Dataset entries
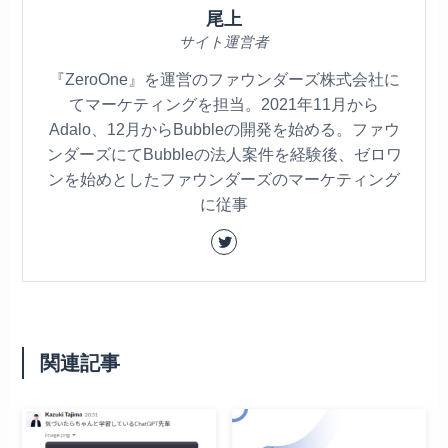
尾上
サイト運営者
『ZeroOne』を運営のファウンダーズ株式会社に
てマーケティングを担当。2021年11月から
Adalo、12月からBubbleの開発を始める。ファウ
ンダーズにてBubbleの法人案件を経験後、ゼロワ
ンを始めとしたファウンダーズのマーケティング
に従事
関連記事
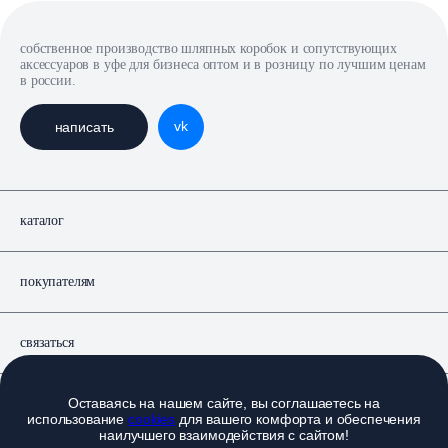
собственное производство шляпных коробок и сопутствующих
аксессуаров в уфе для бизнеса оптом и в розницу по лучшим ценам
в россии.
vk
написать
каталог
покупателям
связаться
Оставаясь на нашем сайте, вы соглашаетесь на
документы
использование
cookies
для вашего комфорта и обеспечения
наилучшего взаимодействия с сайтом!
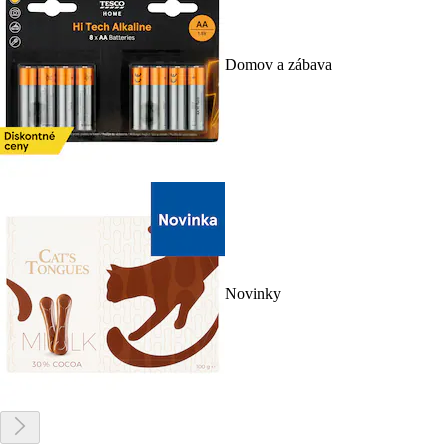
Domov a zábava
Novinky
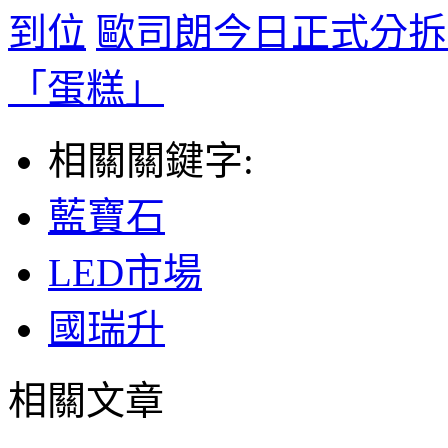
到位
歐司朗今日正式分拆
「蛋糕」
相關關鍵字:
藍寶石
LED市場
國瑞升
相關文章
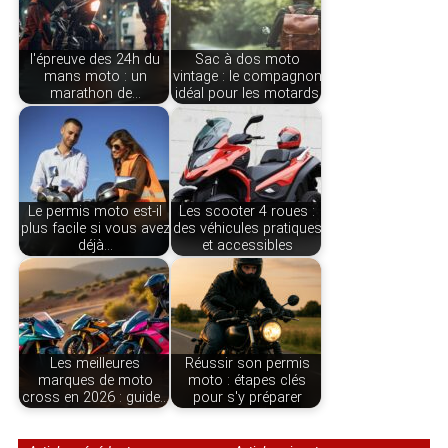
l'épreuve des 24h du
Sac à dos moto
mans moto : un
vintage : le compagnon
marathon de…
idéal pour les motards
Le permis moto est-il
Les scooter 4 roues :
plus facile si vous avez
des véhicules pratiques
déjà…
et accessibles
Les meilleures
Réussir son permis
marques de moto
moto : étapes clés
cross en 2026 : guide…
pour s'y préparer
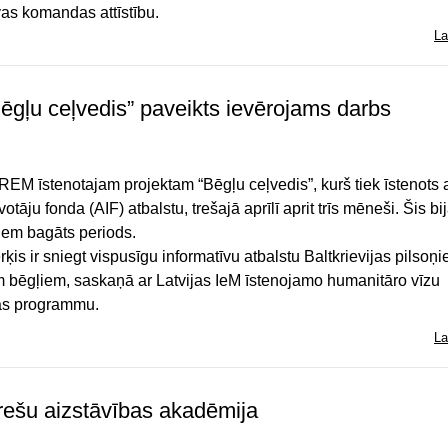
as komandas attīstību.
La
ēgļu ceļvedis” paveikts ievērojams darbs
REM īstenotajam projektam “Bēgļu ceļvedis”, kurš tiek īstenots 
votāju fonda (AIF) atbalstu, trešajā aprīlī aprit trīs mēneši. Šis bi
iem bagāts periods.
ķis ir sniegt vispusīgu informatīvu atbalstu Baltkrievijas pilsoņ
em bēgļiem, saskaņā ar Latvijas IeM īstenojamo humanitāro vīzu
as programmu.
La
rešu aizstāvības akadēmija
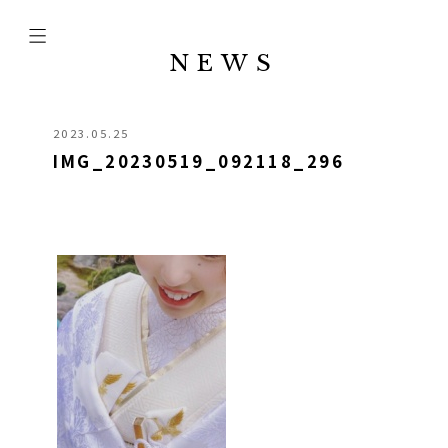
NEWS
2023.05.25
IMG_20230519_092118_296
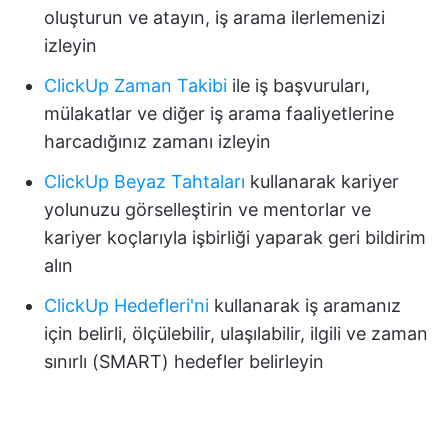
oluşturun ve atayın, iş arama ilerlemenizi
izleyin
ClickUp Zaman Takibi
ile iş başvuruları,
mülakatlar ve diğer iş arama faaliyetlerine
harcadığınız zamanı izleyin
ClickUp Beyaz Tahtaları
kullanarak kariyer
yolunuzu görselleştirin ve mentorlar ve
kariyer koçlarıyla işbirliği yaparak geri bildirim
alın
ClickUp Hedefleri'ni
kullanarak iş aramanız
için belirli, ölçülebilir, ulaşılabilir, ilgili ve zaman
sınırlı (SMART) hedefler belirleyin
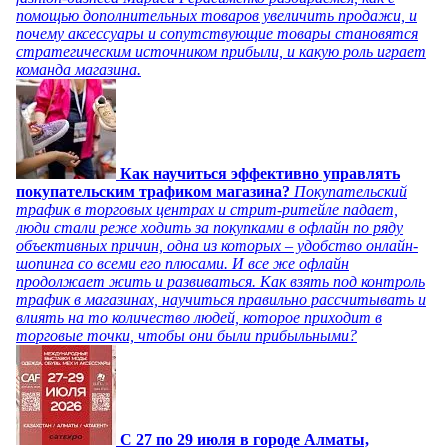
помощью дополнительных товаров увеличить продажи, и
почему аксессуары и сопутствующие товары становятся
стратегическим источником прибыли, и какую роль играет
команда магазина.
Как научиться эффективно управлять
покупательским трафиком магазина?
Покупательский
трафик в торговых центрах и стрит-ритейле падает,
люди стали реже ходить за покупками в офлайн по ряду
объективных причин, одна из которых – удобство онлайн-
шопинга со всеми его плюсами. И все же офлайн
продолжает жить и развиваться. Как взять под контроль
трафик в магазинах, научиться правильно рассчитывать и
влиять на то количество людей, которое приходит в
торговые точки, чтобы они были прибыльными?
C 27 по 29 июля в городе Алматы,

== WHAT TO DO ==
Track down every line in the entries that includes the string "moto", and copy it.

== EXPECTED ANSWER ==
Sac à dos moto
mans moto : un
Le permis moto est-il
marques de moto
moto : étapes clés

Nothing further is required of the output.